Soy del Madrid, y esta temporada cochambrosa, oscilante entre la sensación de hecatombe y la hecatombe misma, solo me está sirviendo para comprobar algo que ya intuía: los atléticos se equivocan incluso cuando presumen de su capacidad para cosechar derrotas mucho más esplendorosas que las nuestras. Y un cuerno. Lo de “Qué manera de palmar”, que cantaba Sabina en aquel himno oficioso de la (ya) exribera del Manzanares, es más madridista que Puskas y encaja mucho mejor con el ADN vikingo que con el indio, sobre todo si nos referimos al ADN copero. Ni en el noble arte de caer con estrépito nos ganan los atléticos. El desastre copero consumado ante el Lega es una eliminación digna en comparación con otras históricas. Ahí queda el recuerdo del Alcorcón, el Toledo o el Real Unión, todo un Segunda B que se marcó un minuto 93 en el mismísimo Bernabéu con Dudek de portero y Saviola en la delantera (del Madrid).
La Liga es el escenario que el Madrid elige con frecuencia para deambular, marcando así el contraste que la pasión y furia de la Copa de Europa necesitan para brillar más. Para hacer el ridículo, en cambio, el auténtico ridículo, es tradicional en Concha Espina elegir la Copa de Su Majestad el Rey. Este año hemos decidido, por lo visto, deslindar el ridículo de las fronteras de la monarquía y administrarlo a dos bandas, Liga y Copa, para abundar en la universalidad del club, ajeno pese a su Real nombre a la encarnizada polémica entre republicanos y partidarios del monarca.
Se trata quizá de elevar el brillo de la Décimo Tercera. La leyenda dice que las Champions, las mejores Champions, se ganan después de apabullantes fracasos en Liga, y ahora nos hemos empeñado en el más difícil todavía: conjugar un espectacular triunfo europeo con un doble derrumbe local, sin paliativos, de los de manos a la cara, de los verdadera y precisamente acojonantes. Aquella Final de Kiev donde nos zambullimos en la gloria a veintiocho puntos del Barça y eliminados por el Leganés, la voltereta sin red y triple tirabuzón del mito.

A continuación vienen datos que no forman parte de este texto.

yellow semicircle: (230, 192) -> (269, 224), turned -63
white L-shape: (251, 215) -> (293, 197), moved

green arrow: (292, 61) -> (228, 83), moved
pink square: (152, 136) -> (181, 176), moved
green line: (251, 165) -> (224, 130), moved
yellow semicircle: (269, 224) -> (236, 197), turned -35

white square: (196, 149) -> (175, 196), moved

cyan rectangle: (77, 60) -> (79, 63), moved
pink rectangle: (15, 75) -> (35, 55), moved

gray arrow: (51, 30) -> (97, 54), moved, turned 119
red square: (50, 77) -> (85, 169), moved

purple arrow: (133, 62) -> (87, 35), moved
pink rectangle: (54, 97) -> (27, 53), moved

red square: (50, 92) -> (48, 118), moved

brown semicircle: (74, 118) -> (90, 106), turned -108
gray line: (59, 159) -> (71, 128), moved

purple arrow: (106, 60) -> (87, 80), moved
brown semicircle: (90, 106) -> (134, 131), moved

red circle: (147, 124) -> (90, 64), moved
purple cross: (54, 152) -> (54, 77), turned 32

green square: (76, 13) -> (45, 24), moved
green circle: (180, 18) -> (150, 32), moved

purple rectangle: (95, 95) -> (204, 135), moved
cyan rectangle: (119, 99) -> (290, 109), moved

Yo me lo creo. Me creo que pueden. Digo “me creo que pueden” y no “creo que pueden” y digo bien, en plan reflexivo, no reflexivo de estar meditando mucho (escribo de hecho con alguna vehemencia), sino reflexivo en el sentido gramatical. Me creo porque me digo a mí mismo una cosa (que pueden) y me la creo, me creo a mí mismo cuando hablo.

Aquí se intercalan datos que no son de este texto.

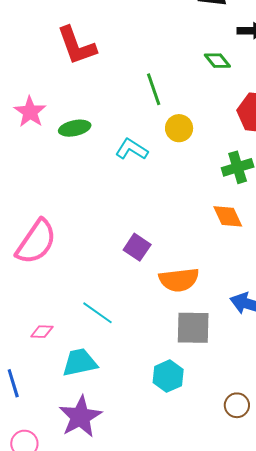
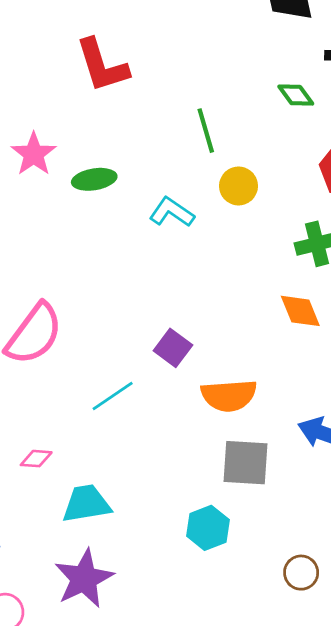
cyan line: (97, 313) -> (113, 396), moved, turned -72

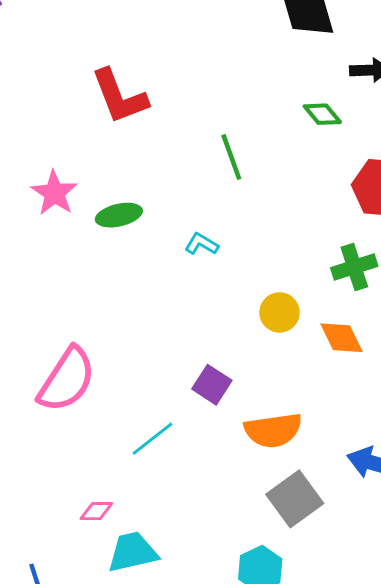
yellow circle: (238, 186) -> (280, 312), moved
cyan L-shape: (172, 212) -> (201, 244), size x0.7
pink diamond: (36, 459) -> (96, 511), moved
gray square: (245, 463) -> (295, 499), turned -36

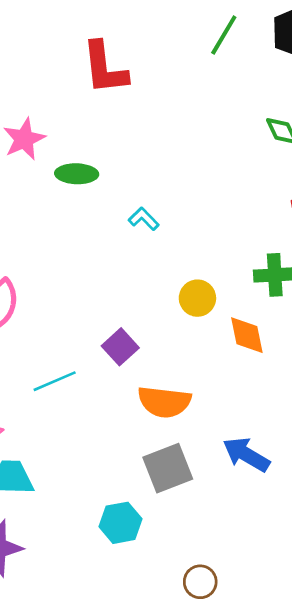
green line: (231, 157) -> (224, 35), moved, turned 36

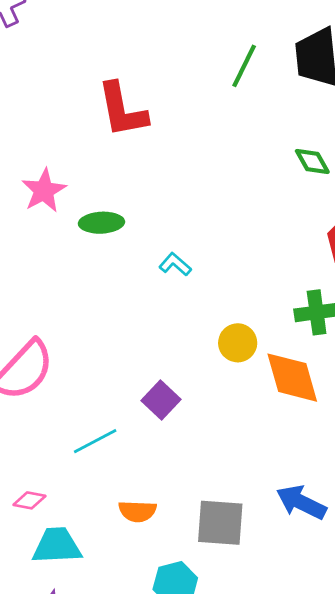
orange diamond: (247, 335) -> (292, 378), size x1.4
orange semicircle: (164, 402) -> (137, 511), moved, size x0.7
gray square: (168, 468) -> (220, 523), turned 30

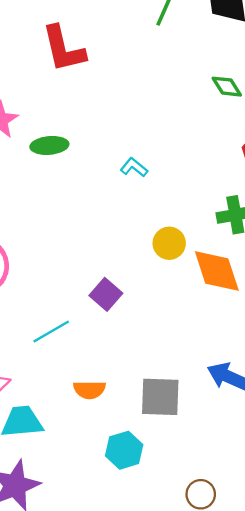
cyan L-shape: (175, 264) -> (134, 167), moved

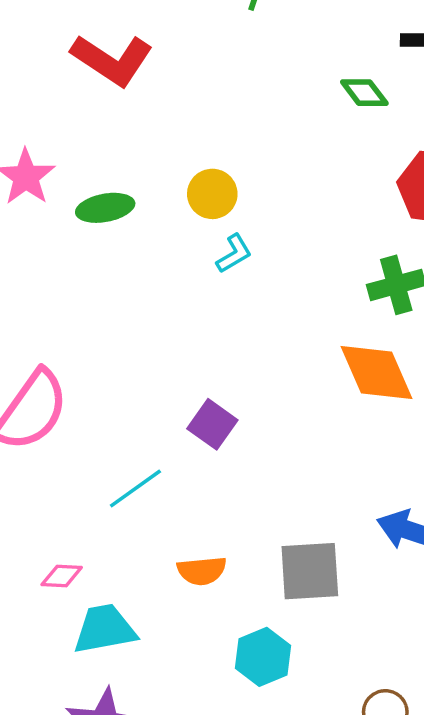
red L-shape: (63, 49) -> (112, 60), turned -38
cyan L-shape: (134, 167) -> (234, 254), moved, turned 116
yellow circle: (169, 243) -> (212, 194), moved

Me lo tengo que decir unas cuantas veces, eso sí. En otras ocasiones la fe hervía de oficio, por así decirlo. Ahora hierve lo justo y a instancia de parte. Como a casi todos, la temporada que está facturando el Madrid me tiene en estado de shock, no por ser yo optimista por naturaleza, que lo soy, y no haber sido capaz por tanto de prever algo así, sino porque los propios pesimistas reconocen que esta situación está mucho más allá de sus premoniciones más sombrías.
Todo empezó como empieza siempre, con unas calamitosas decisiones arbitrales que descentraron al equipo, pero ahora el equipo no necesita el vuelo de una mosca para descentrarse: al temblor de piernas propio de la presión del entorno se unió el miércoles la bisoñez de los jugadores en los que Zidane confió para clasificar al equipo para semifinales. No respondieron a esa confianza, en realidad no lo hicieron en toda la competición. Tomorrow never dies, rezaba el título de una película de James Bond. El problema aquí es que el mañana está lejos de nacer, mucho más lejos de lo esperado cuando se hizo una optimista planificación veraniega que en todo caso no debería explicar el que el Leganés te ponga mirando a Cuenca pasando por Irún.

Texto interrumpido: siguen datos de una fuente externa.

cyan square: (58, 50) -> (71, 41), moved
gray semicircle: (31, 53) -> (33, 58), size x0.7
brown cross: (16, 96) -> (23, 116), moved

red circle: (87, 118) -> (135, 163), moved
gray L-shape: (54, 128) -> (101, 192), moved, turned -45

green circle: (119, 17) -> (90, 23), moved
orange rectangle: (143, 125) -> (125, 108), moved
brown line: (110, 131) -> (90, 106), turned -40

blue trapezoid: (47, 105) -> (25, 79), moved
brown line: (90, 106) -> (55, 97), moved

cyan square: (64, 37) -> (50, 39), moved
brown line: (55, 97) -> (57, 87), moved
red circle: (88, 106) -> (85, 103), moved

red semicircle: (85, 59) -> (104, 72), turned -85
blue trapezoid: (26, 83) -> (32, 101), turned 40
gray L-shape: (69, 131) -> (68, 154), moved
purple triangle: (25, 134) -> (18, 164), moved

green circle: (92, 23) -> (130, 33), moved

Los titulares, eso sí, los veteranos, tampoco han respondido por lo general, esta temporada, a la encarnizada confianza de Zidane, quien comete errores pero a quien no se puede negar lo que todo buen jefe debe hacer: usar el propio miembro para apartar las ortigas del camino de sus subordinados. Ni por esas ha logrado Zidane que los jugadores respondan a su confianza y aun así yo me creo que lo harán (me creo a mí mismo cuando me lo digo). Me repito a mí mismo que lo harán en un giro (¿inesperado?) de los acontecimientos, en un rapto de dignidad y madridismo. Primero, deben asumir con gallardía el objetivo menor (menor para el Madrid, no para el rendimiento mostrado) de clasificar al equipo entre los cuatro primeros. Después, deben combinar el vitriolo local con la espuma foránea, como siempre, como le pasó a Mijatovic, a Redondo y a Raúl y a Mcmanaman, como le pasó al propio Zidane, como les sucedió a ellos mismos, hasta la gloria final.